Harriet liked the book too, which I was relieved about, because I’ve been sensing lately that she feels a bit too old for Alfie and his tales. “Isn’t he in nursery school?” she asked me the other day at the library when I’d proposed taking out one of his books. As a Senior Kindergartener, I think she regards consorting with nursery schoolers, even in literature, as kind of insulting. But I think she still does like these books as much as I do—they really are our foundational texts. And the Christmas in this particular volume won her over, so she was totally game.
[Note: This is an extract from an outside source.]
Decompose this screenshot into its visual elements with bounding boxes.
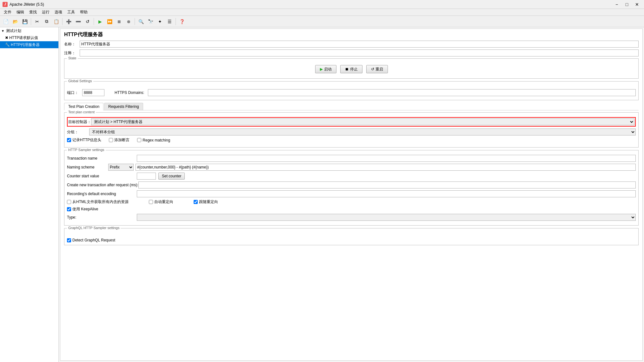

It makes me sad though to think that someday Alfie might really be outgrown. It’s inevitable, of course, but it’s also kind of lonely—this wonderful world I’ve discovered through her that we won’t get to share anymore.
I feel as though Aflie’s Christmas might be one that lasts though, having taken up residence in our Christmas book box. A book that will be pulled out again every year, a process whose very appeal is nostalgia. And one day we’ll be telling a wholly different version of Iris, pointing at Annie-Rose, “Once upon a time this was you.”